**The task:** Verbatim copy, pictures excluded: every line from the one with "Sustainability" through the final line of the data below, and no other line.

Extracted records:
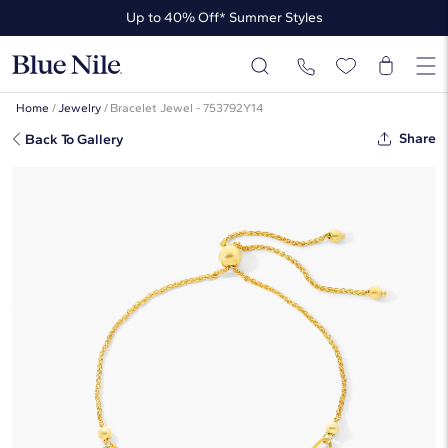
Up to 40% Off* Summer Styles
Up to 50% Off* the James Allen Collection
Up to 40% Off* Summer Styles
Home
/
Jewelry
/
Bracelet Jewel - 753792Y14
Share
Back To Gallery
Paperclip Bolo Bracelet In 14K
Yellow Gold By James Allen
☆
☆
☆
☆
☆
( 1 )
$485
Starting at
6
payments 0% APR of
$80.83
/mo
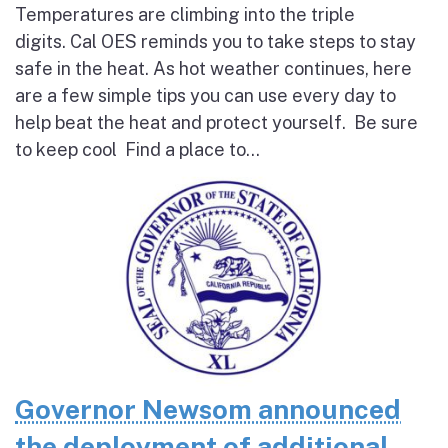
Temperatures are climbing into the triple
digits. Cal OES reminds you to take steps to stay
safe in the heat. As hot weather continues, here
are a few simple tips you can use every day to
help beat the heat and protect yourself. Be sure
to keep cool Find a place to...
Governor Newsom announced
the deployment of additional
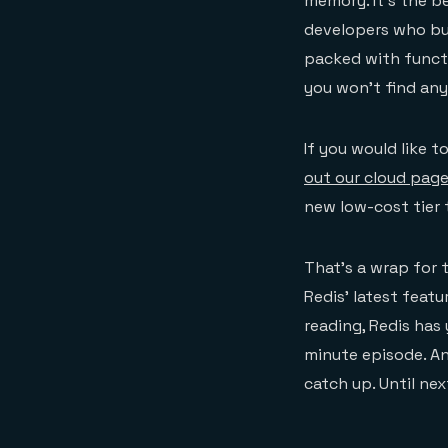
memory. It’s the 
developers who bui
packed with functi
you won’t find any
If you would like t
out our cloud pag
new low-cost tier t
That’s a wrap for 
Redis’ latest fea
reading, Redis has
minute episode. A
catch up. Until nex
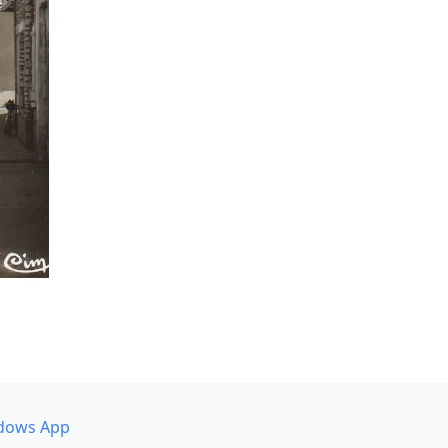
dows App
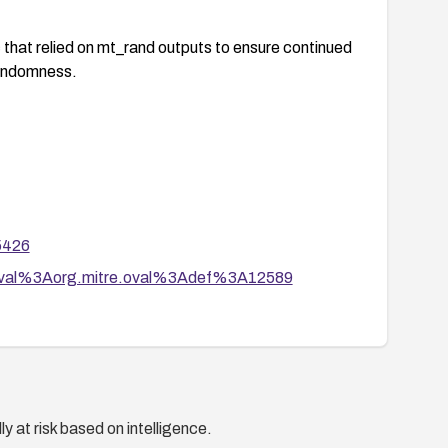
c that relied on mt_rand outputs to ensure continued
randomness.
65426
tion/oval%3Aorg.mitre.oval%3Adef%3A12589
y at risk based on intelligence.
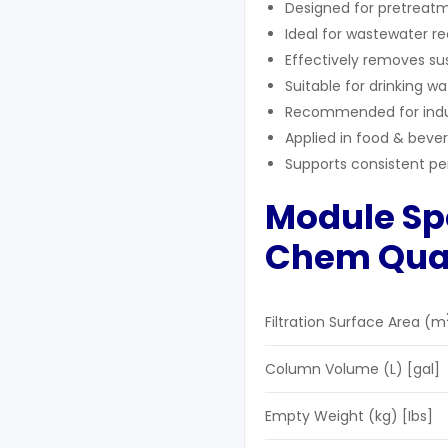
Designed for pretreatm
Ideal for wastewater r
Effectively removes sus
Suitable for drinking w
Recommended for indust
Applied in food & bev
Supports consistent p
Module Spe
Chem
Q
ua
Filtration Surface Area (m
Column Volume (L) [gal]
Empty Weight (kg) [Ibs]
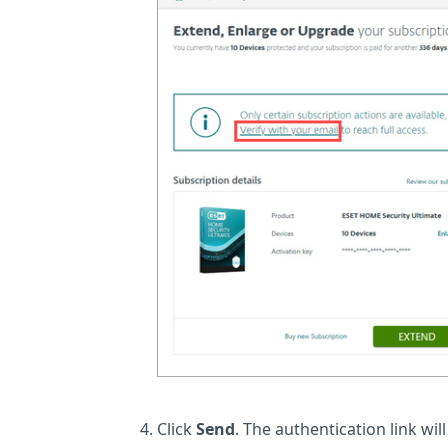
Click
Send
. The authentication link wil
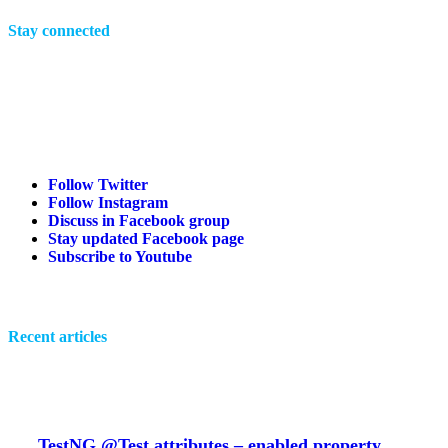
Stay connected
Follow Twitter
Follow Instagram
Discuss in Facebook group
Stay updated Facebook page
Subscribe to Youtube
Recent articles
TestNG @Test attributes – enabled property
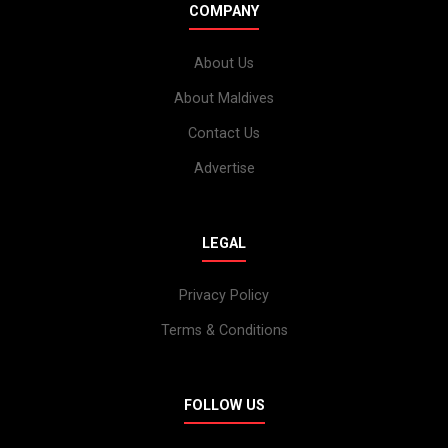
COMPANY
About Us
About Maldives
Contact Us
Advertise
LEGAL
Privacy Policy
Terms & Conditions
FOLLOW US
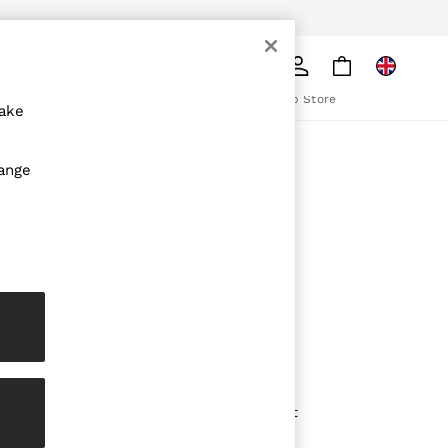
pply
Search
The REISS App
ion
Download from the App Store
make
ABOUT REISS
hange
The Brand
The Reiss Guide
Sustainability
olicy
Media & Press
Affiliates
Careers
Partnership Opportunities
Modern Slavery Statement
Gender Pay Report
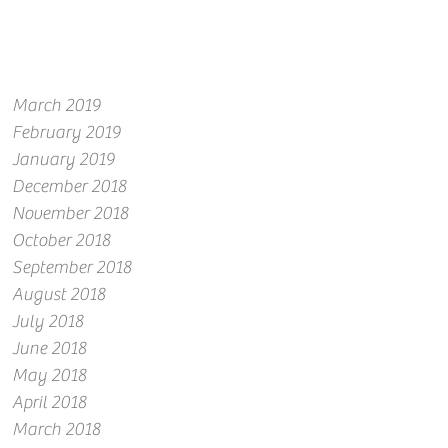
March 2019
February 2019
January 2019
December 2018
November 2018
October 2018
September 2018
August 2018
July 2018
June 2018
May 2018
April 2018
March 2018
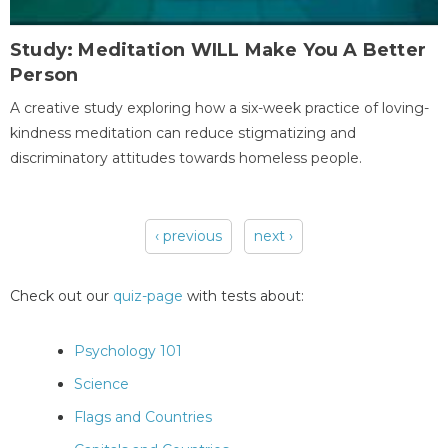
Study: Meditation WILL Make You A Better
Person
A creative study exploring how a six-week practice of loving-
kindness meditation can reduce stigmatizing and
discriminatory attitudes towards homeless people.
‹ previous
next ›
Pages
Check out our
quiz-page
with tests about:
Psychology 101
Science
Flags and Countries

**Written solution:**
Sustainability
olicy
Media & Press
Affiliates
Careers
Partnership Opportunities
Modern Slavery Statement
Gender Pay Report
March 2019
February 2019
January 2019
December 2018
November 2018
October 2018
September 2018
August 2018
July 2018
June 2018
May 2018
April 2018
March 2018
Study: Meditation WILL Make You A Better
Person
A creative study exploring how a six-week practice of loving-
kindness meditation can reduce stigmatizing and
discriminatory attitudes towards homeless people.
‹ previous
next ›
Pages
Check out our
quiz-page
with tests about:
Psychology 101
Science
Flags and Countries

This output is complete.